Cargo ships also last for decades, and ships in use now can’t easily switch to new fuels. As the industry slowly transitions—and in some cases begins to use other low-emission technology like wind power—the startup is working on the pollution problem of the tens of thousands of ships that are already on the ocean. Cargo ships emitted 973 million metric tons of CO2 in 2024, around 2.5% of global emissions.

Turning ship pollution into solid rock

Inside the company’s modular containers, there are millions of marble-size pellets of calcium hydroxide, also known as lime. The box sits near the engine and connects to the ship’s exhaust. As the exhaust flows through the lime, the CO2 reacts with the material to make limestone. Each pellet slightly changes color, from white to off-white, as it captures carbon and soot from the exhaust. One container can capture roughly a day’s worth of pollution as the ship travels, and to cover a full route, multiple modules are connected together.

Once the ship reaches port, a standard crane offloads the containers of calcium carbonate, “effectively a fancy box of rocks,” says Fredriksson. The limestone can be sold as a building material. Or, the company can reverse the reaction—pulling the CO2 back out—so that it can be sequestered or used to make fuels or chemicals. In that scenario, the lime can be loaded back into the containers and sent back onto a ship to capture more CO2.

Seabound’s first customer, Heidelberg Materials, will begin using the tech on a cement ship later this year. As the ship travels along the coast of Norway, the containers will capture CO2. Then the company will use the limestone in its kiln to make cement. (Heidelberg’s kilns also capture CO2, some of which will be permanently stored.)

The startup’s basic carbon capture process, called calcium looping, is also in use by some direct air capture companies like Heirloom, which uses trays of crushed rocks to pull CO2 from the atmosphere. But by hooking up directly to an exhaust pipe, Seabound can capture CO2 more efficiently. Waste heat from the ship’s engines also helps the process work faster.

Unlike expensive carbon capture technology at industrial facilities, the technology is simple enough that it can be relatively low-cost when it scales up, Fredriksson says. The company has calculated that it can also be one to two orders of magnitude cheaper than some other technology in development for carbon capture on ships.

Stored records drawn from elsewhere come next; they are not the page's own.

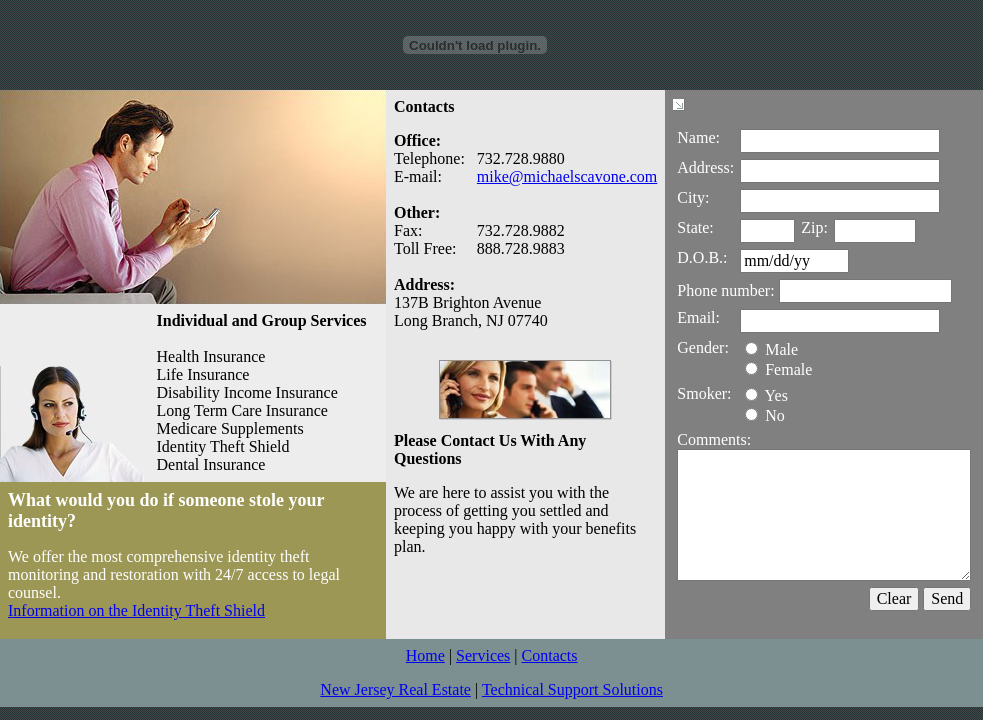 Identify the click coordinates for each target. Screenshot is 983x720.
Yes (766, 395)
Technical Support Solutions (572, 689)
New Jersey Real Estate (395, 689)
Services (483, 655)
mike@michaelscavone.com (567, 176)
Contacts (550, 655)
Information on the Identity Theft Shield (136, 610)
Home (425, 655)
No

The total process does create some emissions before it’s in use, as the lime is made and transported. But Seabound plans to work with lower-carbon “green lime.” Initially, though the tech can capture 95% of the CO2 as it comes from the exhaust stack, the total capture efficiency of the whole process will be closer to 80%. Over time, it’s feasible for the process to cut emissions by 90%.

Cleaning up today’s ships

The startup, which has raised around £8.5 million ($11.6 million) in combined equity and grant funding from shipping companies and climate tech VCs, is working first with customers in Europe, where strict regulations are pushing the industry to quickly cut emissions. In the European Union, shipping is now fully subject to the EU’s emissions trading scheme, and a separate policy is ramping up fines for the emissions from fuel burned by ships. Shipping companies are also facing pressure from large customers, like Ikea, that have ambitious climate targets.

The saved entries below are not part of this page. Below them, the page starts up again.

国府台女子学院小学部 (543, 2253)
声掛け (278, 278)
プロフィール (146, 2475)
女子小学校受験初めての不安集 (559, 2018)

Seabound plans to focus on shorter routes that stay within Europe, setting up operations at the ports where ships refuel. Later, it plans to expand to Asia. Though global policy progess was delayed in 2025, after the International Maritime Organization postponed a planned global carbon price for shipping under pressure from the Trump administration, the IMO will be reconsidering the proposal later this year.

There are around 60,000 cargo ships in use now globally. Adding the tech to all of them would obviously be a heavy lift, though the industry has made other changes in the past, including adding sulfur scrubbers that capture other pollution.

There’s an argument that the new technology poses a moral hazard—companies might be slower to adopt zero-emission tech if they can use CO capture instead. But Fredriksson says that given the slow pace of alternative fuels and other solutions, carbon capture is necessary.

“We started Seabound about four years ago now,” she says. “I think the future fuels feel just as far into the future as they did when I started the company.” If alternative fuels do become widely available, she says, the carbon capture tech could still be used to capture that exhaust. “Then we could do carbon negative shipping,” she says.